Movies and Entertainment

‘Road House' star Jake Gyllenhaal says there's one key to a great on-screen bar fight

Gyllenhaal also shared the one scene that made him want to remake the 1989 Patrick Swayze cult classic.

The quintessential movie bar fight — full of bodies flying, wild punches, glass shattering and furniture breaking — gets a hilarious new twist in the remake of "Road House" starring Jake Gyllenhaal.

Gyllenhaal reprises the role of Dalton — made famous by the late Patrick Swayze in the 1989 cult classic — while putting an updated spin on the bouncer with a haunted past tasked with keeping the peace in a rowdy dive bar.

Early in the movie, Dalton pummels multiple goons in a parking lot after they bust up a bar in the Florida Keys. In perhaps a movie first for a bar fight, he then drives the guys to a nearby hospital to get patched up.

Dalton’s unorthodox kindness after a brutal confrontation jumped out to Gyllenhaal, 41, when he was considering starring in the remake of the Swayze classic, which is directed by "The Bourne Identity's" Doug Liman.

"It was the reason I wanted to do it," Gyllenhaal tells TODAY.com about that scene. "The first line where he says, 'Do you have insurance?' I think, to me, is a genuine question, and it really made me laugh. (That whole sequence) is the reason I wanted to play the character."

In the updated "Road House," which begins streaming on Amazon Prime Video on March 21, Dalton is an ex-UFC fighter recruited by a bar owner named Frankie (Jessica Williams) to work at her place in the Florida Keys.
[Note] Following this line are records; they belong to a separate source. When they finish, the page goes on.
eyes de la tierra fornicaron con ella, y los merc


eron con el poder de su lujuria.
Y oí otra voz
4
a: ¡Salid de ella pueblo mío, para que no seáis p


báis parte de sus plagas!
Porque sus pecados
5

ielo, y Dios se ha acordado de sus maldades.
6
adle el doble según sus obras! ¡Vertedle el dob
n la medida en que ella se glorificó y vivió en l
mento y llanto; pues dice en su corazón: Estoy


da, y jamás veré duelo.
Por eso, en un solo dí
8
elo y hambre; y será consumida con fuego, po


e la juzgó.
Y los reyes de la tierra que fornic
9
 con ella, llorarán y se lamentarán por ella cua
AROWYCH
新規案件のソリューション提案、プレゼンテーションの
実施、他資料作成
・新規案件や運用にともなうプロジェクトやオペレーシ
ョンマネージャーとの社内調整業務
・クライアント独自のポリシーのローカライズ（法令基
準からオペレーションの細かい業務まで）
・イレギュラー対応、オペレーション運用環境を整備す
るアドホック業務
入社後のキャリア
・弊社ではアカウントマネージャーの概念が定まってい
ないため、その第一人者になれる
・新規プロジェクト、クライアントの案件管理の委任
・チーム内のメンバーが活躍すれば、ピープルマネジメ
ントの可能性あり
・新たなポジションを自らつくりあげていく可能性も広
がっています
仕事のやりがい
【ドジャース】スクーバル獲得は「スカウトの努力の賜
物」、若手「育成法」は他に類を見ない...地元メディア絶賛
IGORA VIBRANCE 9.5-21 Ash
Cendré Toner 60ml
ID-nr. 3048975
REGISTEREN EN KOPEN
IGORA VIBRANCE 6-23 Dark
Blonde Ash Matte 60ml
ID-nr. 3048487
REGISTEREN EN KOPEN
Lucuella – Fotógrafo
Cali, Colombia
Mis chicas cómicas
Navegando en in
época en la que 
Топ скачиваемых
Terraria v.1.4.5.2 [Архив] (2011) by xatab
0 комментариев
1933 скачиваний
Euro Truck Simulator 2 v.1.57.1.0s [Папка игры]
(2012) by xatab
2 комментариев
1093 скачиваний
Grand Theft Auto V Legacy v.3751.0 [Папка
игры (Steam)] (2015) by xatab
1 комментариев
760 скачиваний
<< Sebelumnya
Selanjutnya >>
In the original, Swayze is a New York City nightclub bouncer — or "cooler" — hired to provide security at the seedy Double Deuce, a road house in Missouri.

The new Dalton's dark past comes from a stunning moment during his UFC career, now leaving him as a loner looking to evade the spotlight.

Like in the original, he develops a romantic relationship with a local doctor, played by Portuguese actor Daniela Melchior.

"I would say she can smell trouble, and she’s attracted to it, maybe mostly because of her daddy issues," Melchior tells TODAY.com about her character, Ellie.

And of course, it wouldn't be "Road House" without some wild bar fights. Gyllenhaal says he feels there is one characteristic that defines an entertaining and cinematic bar brawl.

"Chaos," he says. "That’s what the big bar fight is about. It just starts and there’s no sense.

"I think we had an incredible stunt team on this film that’s just one of the best," he adds. "We had ex-fighters, we had just incredible professional stunt people working throughout the bar on every single scene."

It's ironic considering how many bad guys he roughs up in the movie, but Dalton comes off like a nice guy, echoing Swayze's famous "be nice" speech in the original flick.

As Dalton, Gyllenhaal even asks his adversaries if they have medical insurance and the whereabouts of a local hospital before knocking them out.

"He’s definitely kind of the stillest, and most confident in his stillness, that I’ve ever played," Gyllenhaal said. "One of the things I took from the original film and from Mr. Swayze was this kind of real confidence in observation.

"He’s a character that stays still and watches until he can’t any more, really. And I love that about him," he says. "And I also think his intention in the end always, even in that first fight, is to help people out, which I love about him."

That sense of calm is offset by the maniacal henchman played by UFC star Conor McGregor, 35, in his first acting role.

McGregor plays the hulking Knox, a bruiser recruited by a land developer (Billy Magnussen) to get Dalton out of the way.

McGregor is used to fighting all out at full speed in the UFC, which took some adjustment when choreographing fight scenes with Gyllenhaal.

"The funny part is that he had unlearn how to fight," Gyllenhaal said. "To learn how to fake fight is a whole other skill. We had to even slow it down."

McGregor is known for his swaggering persona in UFC, all the way down to his trademark walk into the octagon, but he put that aside offscreen.

“Dalton is actually a little bit darker than Knox, so we’ve got a hero with a dark side, and we’ve got the villain with an almost playful, good side,” McGregor said in a statement. “It’s a nice little balance.”